29 septembre 2007 — Il nous est arrivé, par mégarde ou par inadvertance qui sait, de rapprocher la nouvelle que nous avions mise en ligne le 27 septembre, «Puisqu’il faut se préparer à l’apocalypse», d’un article du Guardian du même jour sur les habiles manœuvres des USA, représentés par leur président, à la conférence-bidon de Washington sur la crise climatique. L’effet nous a aussitôt arrêtés, par contraste grotesque, saisissant et en vérité indescriptible.

Admettons sans restriction que ces deux informations sont appuyées sur de solides indications de leur validité, renforcées par l’intrusion et la vigueur d’un élan intuitif. Nous voulons dire par là, — qui ne sent effectivement que flotte dans ce temps historique l’effluve crépusculaire d’événements terribles, cette fois engendrés par le dérèglement, auquel nous avons si fortement contribué qu’il semble être notre oeuvre, d’une mécanique universelle? — qui ne sent également l’absence complète, tout autant crépusculaire, de sensibilité de ce “dernier homme” nietzschéen qui semble être le modèle de nos élites, qui est parfaitement représentatif avec le président des Etats-Unis, à cette montée du courant catastrophique?

D’un côté du mur, “il faut se préparer à l’apocalypse”; de l’autre : «President George Bush was yesterday criticised by diplomats for attempting to derail a UN initiative on climate change by pressing ahead with his own conference, which starts in Washington today.» Pensez, maigre et sardonique consolation, même les Britanniques qui s’exaspèrent de ce que, décidément, ce président semble ne pas juger la perspective apocalyptique comme un dossier suffisamment sérieux pour écarter un instant ses entreprises fondamentales…

Donc, d’un côté ceci: «The British government shares the frustration of other European governments with the lack of urgency on the part of the Bush administration. The British assessment of Mr Bush's conference is reflected in the level of representation — Phil Woolas, a junior environment minister.»

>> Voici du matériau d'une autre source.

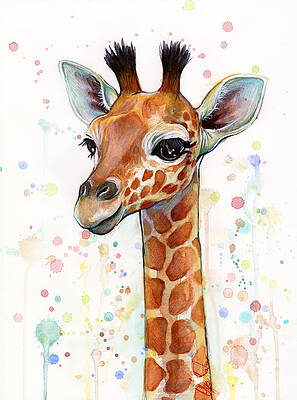 What are the coordinates of `artwall` in the screenshot? It's located at (220, 236). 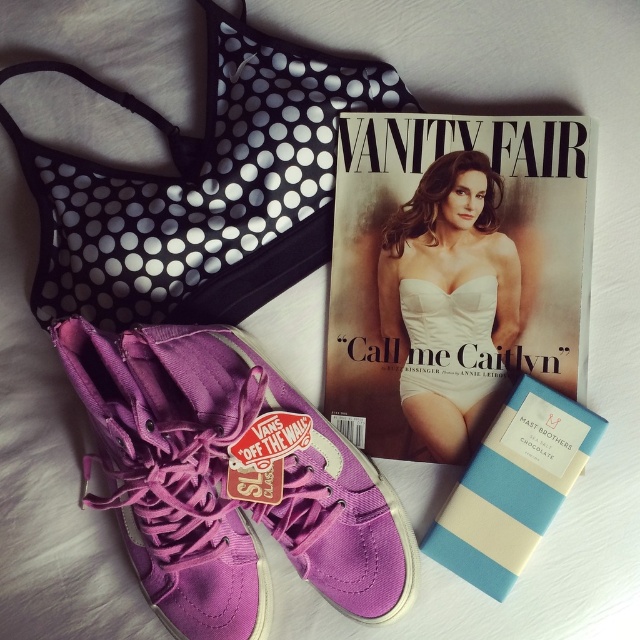 You are organizing a drawer and need to stack the purple canvas sneaker at center and the matte black bra at upper center vertically. Which item should you place at the bottom of the stack to ensure stability?

The purple canvas sneaker at center is taller than the matte black bra at upper center, so you should place the purple canvas sneaker at center at the bottom of the stack for better stability.

You are packing a gift box and need to place the purple canvas shoe at center and the blue striped chocolate bar at center inside. The box has a length of 10 inches. Will both items fit side by side in the box without overlapping?

The purple canvas shoe at center is 9.96 inches from the blue striped chocolate bar at center, so they can fit side by side in the 10 inch box since the distance between them is less than the box length. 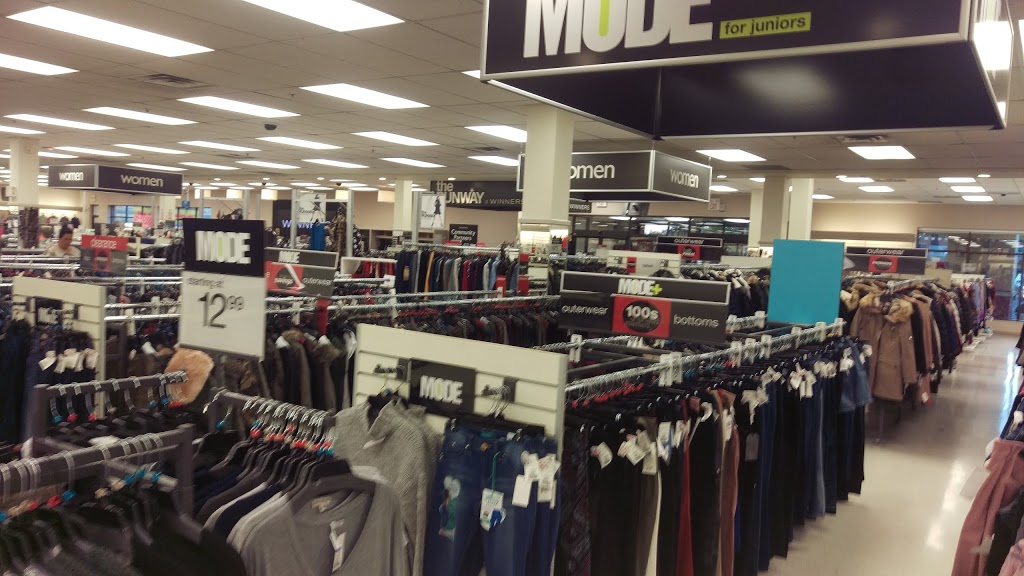 At what (x,y) coordinates should I click in order to perform the action: click on jacket rack. Please return your answer as a coordinate pair (x, y). Looking at the image, I should click on (895, 295).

D’un autre côté, ceci : «One of those attending said the conference reflected “political hardball” on the part of the Bush administration, aimed at undermining the UN, for which it holds long-term suspicion. Another said the conference was aimed at domestic politics, with Mr Bush seeking headlines and television coverage implying that he was doing something about climate change while, in fact, doing almost nothing.»

(Du reste, on voit aujourd’hui que GW n’a pas déçu leurs attentes. Il fut égal à lui-même. Confirmation qu’on s’agace jusqu’à l’exaspération dans le reste du monde, y compris chez les fidèles Britanniques.)

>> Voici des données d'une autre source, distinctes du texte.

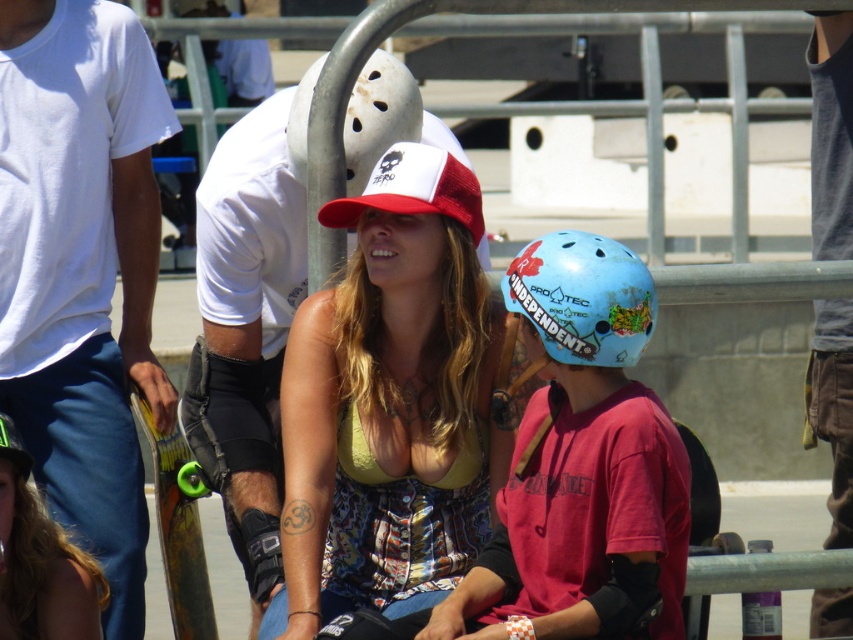 Question: Is blue matte helmet at center-right below multicolored fabric top at center?

Choices:
 (A) yes
 (B) no

Answer: (B)

Question: Which object is positioned closest to the blue matte helmet at center-right?

Choices:
 (A) blue matte helmet at center
 (B) multicolored fabric top at center
 (C) matte yellow tank top at center
 (D) white cotton t-shirt at left

Answer: (A)

Question: Among these objects, which one is nearest to the camera?

Choices:
 (A) blue matte helmet at center-right
 (B) green rubber skateboard at lower left
 (C) white matte helmet at upper center
 (D) blue matte helmet at center

Answer: (D)

Question: Is matte yellow tank top at center further to the viewer compared to green rubber skateboard at lower left?

Choices:
 (A) no
 (B) yes

Answer: (A)

Question: Does blue matte helmet at center appear on the right side of blue matte helmet at center-right?

Choices:
 (A) no
 (B) yes

Answer: (A)

Question: Which point is farther from the camera taking this photo?

Choices:
 (A) (165, 572)
 (B) (666, 561)
 (C) (576, 305)

Answer: (A)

Mais nous ne pouvons espérer rien de bien sérieux dans le commentaire sur les faits, sur la comparaison de ces deux faits, écrasés par cette colossale disproportion entre la perspective catastrophique du monde et les agitations du “dernier homme” songeant essentiellement au «headlines and television coverage». Nous ne pouvons que nous attacher à cette exploration mystérieuse: quelle psychologie est-ce là, si complètement fascinée par une politique du néant que l’est un GW Bush, alors représentatif d’une part non négligeable de ses complices et compatriotes?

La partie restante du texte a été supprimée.